__What is required__
Gather up every line from the entries below that uses the word "Purpose".

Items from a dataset
________________________________________

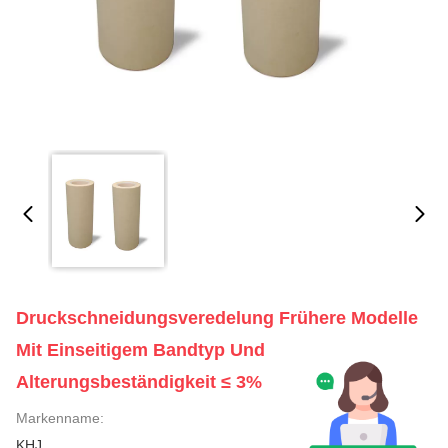
Druckschneidungsveredelung Frühere Modelle
Mit Einseitigem Bandtyp Und
Alterungsbeständigkeit ≤ 3%
Markenname:
KHJ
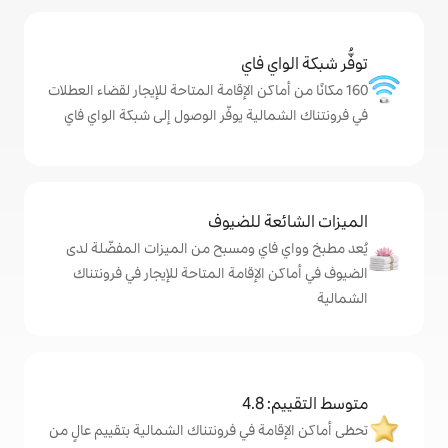
ي فاي
ماكن الإقامة المتاحة للإيجار لقضاء العطلات
لية يوفّر الوصول إلى شبكة الواي فاي
ة للضيوف
اي ومسبح من الميزات المفضّلة لدى
لإقامة المتاحة للإيجار في فرونتناك
4
ة في فرونتناك الشمالية بتقييم عالٍ من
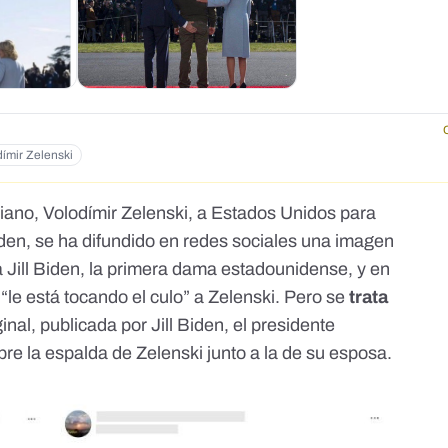
dímir Zelenski
aniano, Volodímir Zelenski, a Estados Unidos para
en, se ha difundido en redes sociales
una imagen
 Jill Biden, la primera dama estadounidense, y en
le está tocando el culo” a Zelenski. Pero se
trata
ginal, publicada por Jill Biden, el presidente
re la espalda de Zelenski junto a la de su esposa.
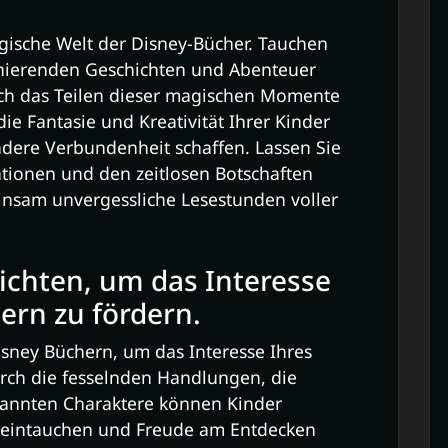
ische Welt der Disney-Bücher. Tauchen
zinierenden Geschichten und Abenteuer
urch das Teilen dieser magischen Momente
ie Fantasie und Kreativität Ihrer Kinder
dere Verbundenheit schaffen. Lassen Sie
ationen und den zeitlosen Botschaften
insam unvergessliche Lesestunden voller
ichten, um das Interesse
ern zu fördern.
isney Büchern, um das Interesse Ihres
rch die fesselnden Handlungen, die
kannten Charaktere können Kinder
ns eintauchen und Freude am Entdecken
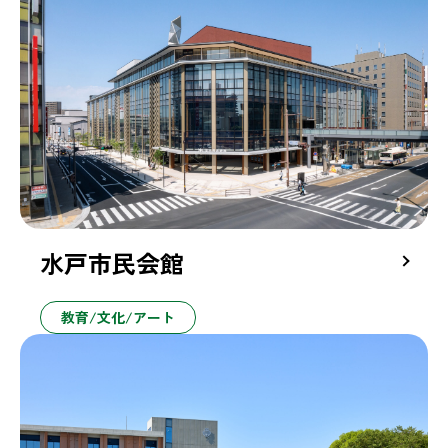
水戸市民会館
教育/文化/アート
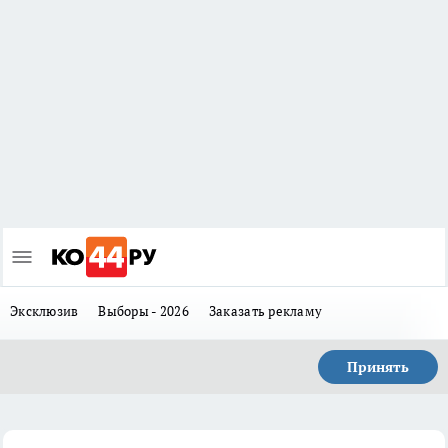
Эксклюзив
Выборы - 2026
Заказать рекламу
Принять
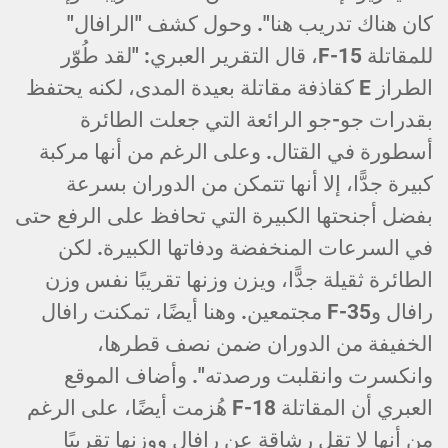
كان هناك تدريب هنا". وحول كشف "الرافال"
للمقاتلة F-15، قال التقرير العبري: "لقد طُوّر
الطراز E كقاذفة مقاتلة بعيدة المدى، لكنه يحتفظ
بقدرات جو-جو الرائعة التي جعلت الطائرة
أسطورة في القتال. وعلى الرغم من أنها مركبة
كبيرة جدًّا، إلا أنها تتمكن من الدوران بسرعة
بفضل أجنحتها الكبيرة التي تحافظ على الرفع حتى
في السرعات المنخفضة ودفاتها الكبيرة. لكن
الطائرة ثقيلة جدًّا، ويزن وزنها تقريبًا نفس وزن
رافال وF-35 مجتمعين. وهنا أيضًا، تمكنت رافال
الخفيفة من الدوران ضمن نصف قطرها،
وانكسرت وانقلبت ورصدته". وأضاف الموقع
العبري أن المقاتلة F-18 هُزمت أيضًا، على الرغم
من أنها لا تقل رشاقة عن رافال ووزنها تقريبًا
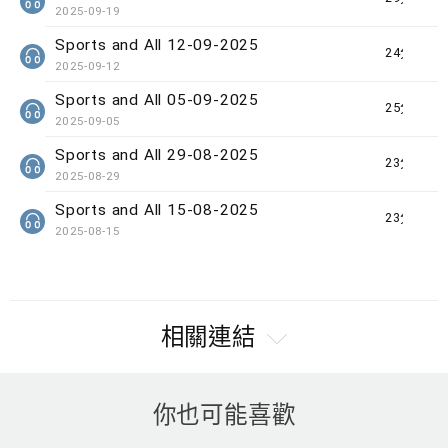
2025-09-19
Sports and All 12-09-2025
24分鐘
2025-09-12
Sports and All 05-09-2025
25分鐘
2025-09-05
Sports and All 29-08-2025
23分鐘
2025-08-29
Sports and All 15-08-2025
23分鐘
2025-08-15
相關連結
你也可能喜歡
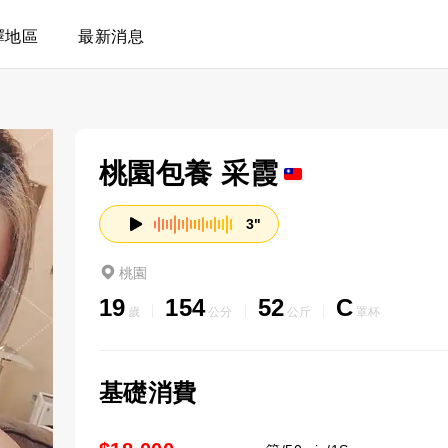
擇地區
最新消息
桃園包養 采霞
3"
桃園
19
154
52
C
歲
公分
公斤
罩杯
基礎消費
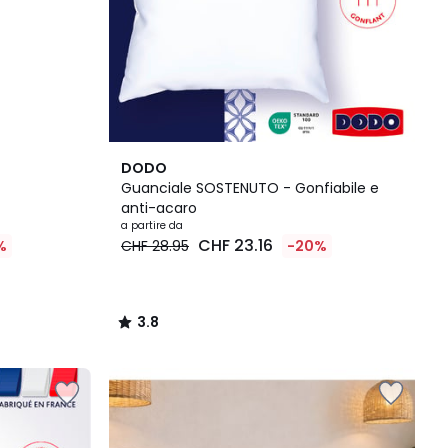
3.8
DODO
/ 5
Guanciale SOSTENUTO - Gonfiabile e
anti-acaro
a partire da
CHF 23.16
%
CHF 28.95
-20%
3.8
/
5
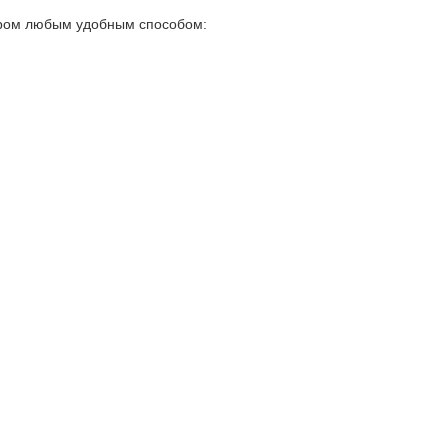
жером любым удобным способом:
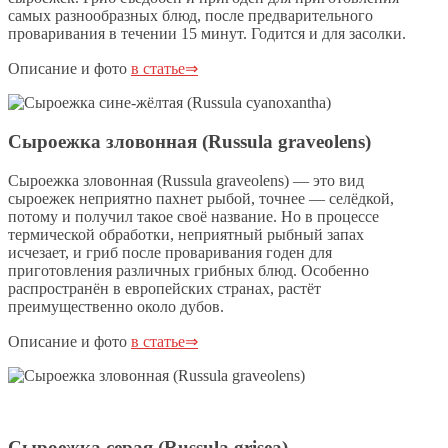
самых разнообразных блюд, после предварительного
проваривания в течении 15 минут. Годится и для засолки.
Описание и фото
в статье⇒
Сыроежка зловонная (Russula graveolens)
Сыроежка зловонная (Russula graveolens) — это вид
сыроежек неприятно пахнет рыбой, точнее — селёдкой,
потому и получил такое своё название. Но в процессе
термической обработки, неприятный рыбный запах
исчезает, и гриб после проваривания годен для
приготовления различных грибных блюд. Особенно
распространён в европейских странах, растёт
преимущественно около дубов.
Описание и фото
в статье⇒
Сыроежка серая (Russula grisea)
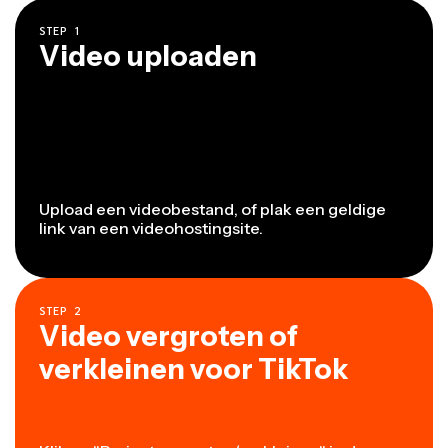
STEP
1
Video uploaden
Upload een videobestand, of plak een geldige
link van een videohostingsite.
STEP
2
Video vergroten of
verkleinen voor TikTok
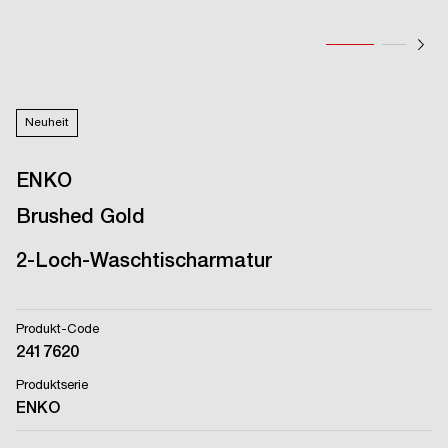
Neuheit
ENKO
Brushed Gold
2-Loch-Waschtischarmatur
Produkt-Code
2417620
Produktserie
ENKO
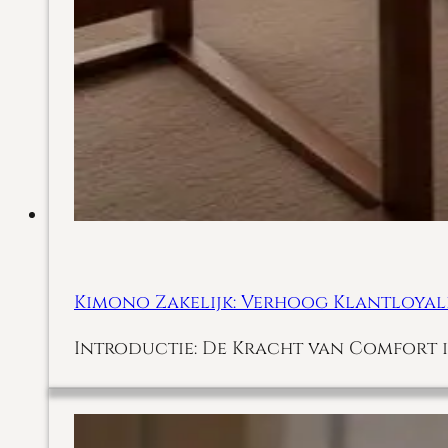
Kimono Zakelijk: Verhoog Klantloyali
Introductie: De Kracht van Comfort i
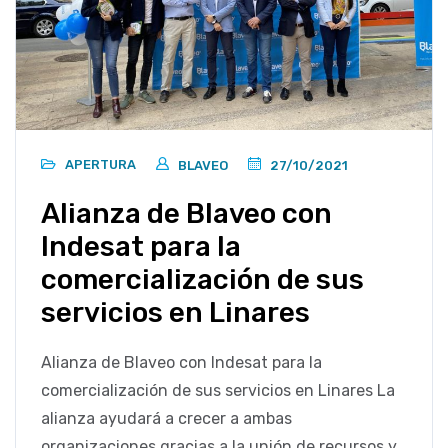
APERTURA
BLAVEO
27/10/2021
Alianza de Blaveo con
Indesat para la
comercialización de sus
servicios en Linares
Alianza de Blaveo con Indesat para la
comercialización de sus servicios en Linares La
alianza ayudará a crecer a ambas
organizaciones gracias a la unión de recursos y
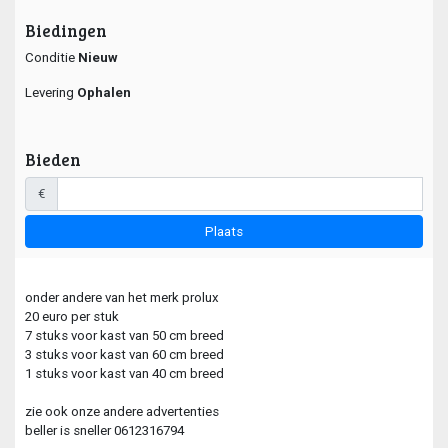
Biedingen
Conditie
Nieuw
Levering
Ophalen
Bieden
€
Plaats
onder andere van het merk prolux
20 euro per stuk
7 stuks voor kast van 50 cm breed
3 stuks voor kast van 60 cm breed
1 stuks voor kast van 40 cm breed
zie ook onze andere advertenties
beller is sneller 0612316794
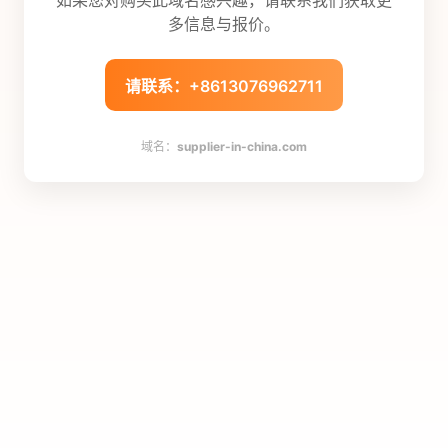
多信息与报价。
请联系：+8613076962711
域名：
supplier-in-china.com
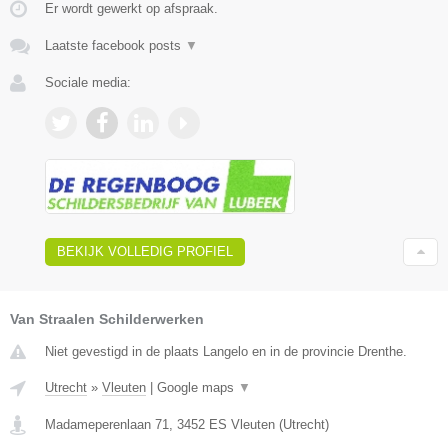
Er wordt gewerkt op afspraak.
Laatste facebook posts
▼
Sociale media:
BEKIJK VOLLEDIG PROFIEL
Van Straalen Schilderwerken
Niet gevestigd in de plaats Langelo en in de provincie Drenthe.
Utrecht
»
Vleuten
|
Google maps
▼
Madameperenlaan 71
,
3452 ES
Vleuten
(
Utrecht
)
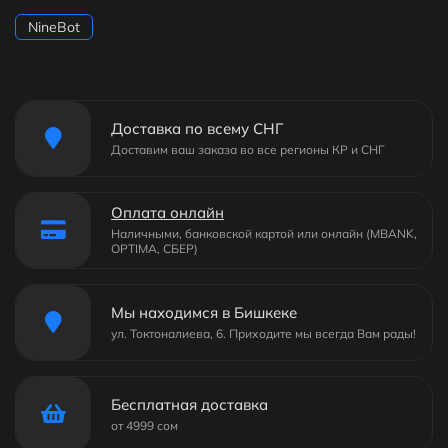
NineBot
Доставка по всему СНГ
Доставим ваш заказа во все регионы КР и СНГ
Оплата онлайн
Наличными, банковской картой или онлайн (MBANK,
OPTIMA, СБЕР)
Мы находимся в Бишкеке
ул. Токтоналиева, 6. Приходите мы всегда Вам рады!
Бесплатная доставка
от 4999 сом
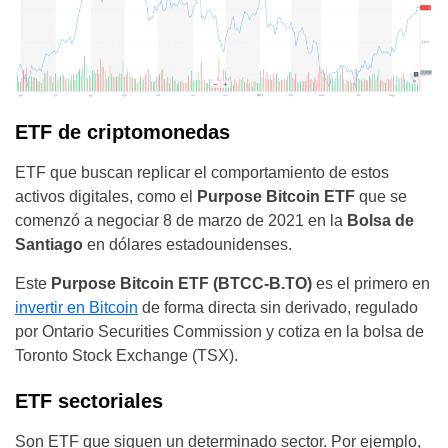
ETF de criptomonedas
ETF que buscan replicar el comportamiento de estos
activos digitales, como el
Purpose Bitcoin ETF
que se
comenzó a negociar 8 de marzo de 2021 en la
Bolsa de
Santiago
en dólares estadounidenses.
Este
Purpose Bitcoin ETF (BTCC-B.TO)
es el primero en
invertir en Bitcoin
de forma directa sin derivado, regulado
por Ontario Securities Commission y cotiza en la bolsa de
Toronto Stock Exchange (TSX).
ETF sectoriales
Son ETF que siguen un determinado sector. Por ejemplo,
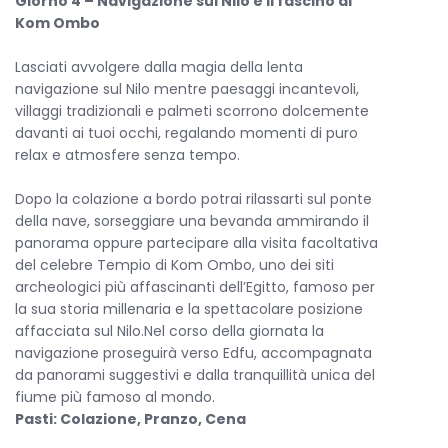
Giorno 4 – Navigazione sul Nilo e il fascino di
Kom Ombo
Lasciati avvolgere dalla magia della lenta
navigazione sul Nilo mentre paesaggi incantevoli,
villaggi tradizionali e palmeti scorrono dolcemente
davanti ai tuoi occhi, regalando momenti di puro
relax e atmosfere senza tempo.
Dopo la colazione a bordo potrai rilassarti sul ponte
della nave, sorseggiare una bevanda ammirando il
panorama oppure partecipare alla visita facoltativa
del celebre Tempio di Kom Ombo, uno dei siti
archeologici più affascinanti dell’Egitto, famoso per
la sua storia millenaria e la spettacolare posizione
affacciata sul Nilo.Nel corso della giornata la
navigazione proseguirà verso Edfu, accompagnata
da panorami suggestivi e dalla tranquillità unica del
fiume più famoso al mondo.
Pasti: Colazione, Pranzo, Cena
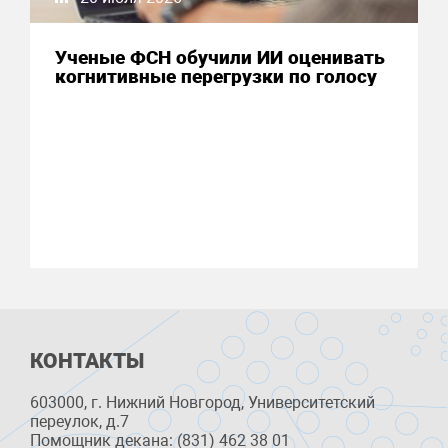
Ученые ФСН обучили ИИ оценивать
когнитивные перегрузки по голосу
КОНТАКТЫ
603000, г. Нижний Новгород, Университетский
переулок, д.7
Помощник декана: (831) 462 38 01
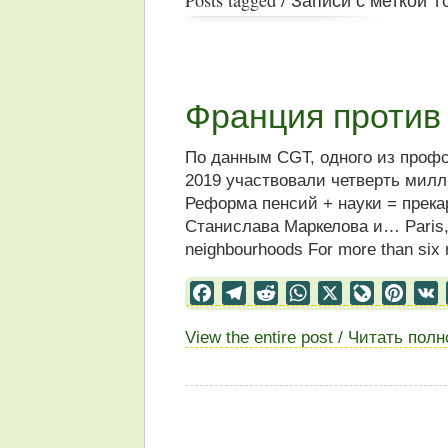
Франция против
По данным CGT, одного из профс
2019 участвовали четверть милли
Реформа пенсий + науки = прека
Станислава Маркелова и… Paris, es
neighbourhoods For more than six
Facebook
Telegram
Reddit
WhatsApp
X
LiveJourn
Pinter
View the entire post / Читать пол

________________________________________

__Solved problem__
Purpose Bitcoin ETF
Purpose Bitcoin ETF (BTCC-B.TO)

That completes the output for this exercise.